GMA: This law has no basis in health, safety, or science
But the GMA says mandatory labeling is a huge waste of time and money, given that every major scientific agency and regulatory body including the FDA has concluded that GM foods do not differ from other foods "in any meaningful or material way" or present any different or greater safety concerns than foods developed by traditional plant breeding methods.
In a statement accompanying its lawsuit issued in early June, it said: “Act 120 imposes burdensome new speech requirements – and restrictions – that will affect, by Vermont’s count, eight out of every ten foods at the grocery store. Yet Vermont has effectively conceded this law has no basis in health, safety, or science.”
Asked whether the law could survive the GMA's challenge, Bethany Kennedy, an associate at law firm Emord & Associates, told FoodNavigator-USA: "Yes, I think the points in the Vermont AG’s motion to dismiss are compelling.
"In particular, the argument that the VT law requires only the disclosure of factual information and is therefore subject to rational basis review in the Second Circuit is very strong and is one of the main reasons why the law has a chance of surviving a challenge."
Attorney: 'Under existing precedent, the GMA’s challenge should be successful'
However, Rebecca Cross, a San Francisco-based attorney at law firm BraunHagey & Borden LLP, noted that the best-known example of a successful First Amendment challenge to a state food labeling was in Vermont, when the 2nd circuit court concluded that a 1994 statute mandating labeling of milk treated with artificial growth hormones (rBST) was unconstitutional, as it compelled food companies to choose speech instead of silence.

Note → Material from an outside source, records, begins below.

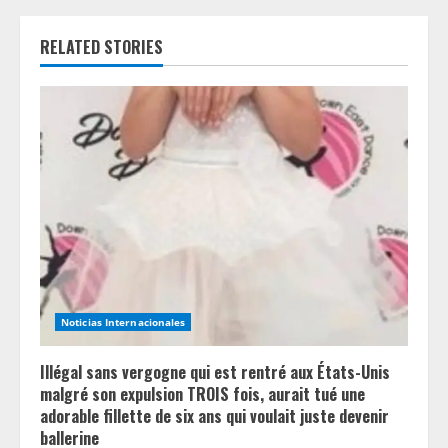
u
e
RELATED STORIES
R
e
a
d
i
n
Noticias Internacionales
g
Illégal sans vergogne qui est rentré aux États-Unis
malgré son expulsion TROIS fois, aurait tué une
adorable fillette de six ans qui voulait juste devenir
ballerine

She added: "There the Court explained that Vermont’s stated interests in adopting the law – strong consumer interest and the public’s right to know – were not substantial enough to justify 'the functional equivalent of a warning about a production method that has no discernible impact on a final product'.
"The Court noted that Vermont had not advanced any known or probable safety risks from rBST, nor could it even make such a case as the FDA had concluded that there is no significant difference between milk derived from rBST-treated and non-rBST treated cows. The situation with Act 120 and GMOs is very similar. The bill was touted as a 'right to know' law."
What does Act 120 mandate?
Act 120 - signed into law on May 8 - does not require meat or milk from animals fed genetically engineered feed to be labeled, and excludes alcohol, processing aids/enzymes, medical foods and foods sold in restaurants.
However, it does includes some of the more controversial clauses in failed Californian GMO labeling initiative Prop 37, including the stipulation that foods containing genetically engineered ingredients cannot be marketed as ‘natural’.
Under the law, firms must declare that foods are: ‘Produced with genetic engineering’ or ‘partially produced with genetic engineering’ or ‘may be produced with genetic engineering’ unless they can prove otherwise.
The case is: 5:14-cv-00117 Grocery Manufacturers Association et al v. Sorrell et al (the other plaintiffs are the Snack Food Association, the International Dairy Foods Association, and the National Association of Manufacturers).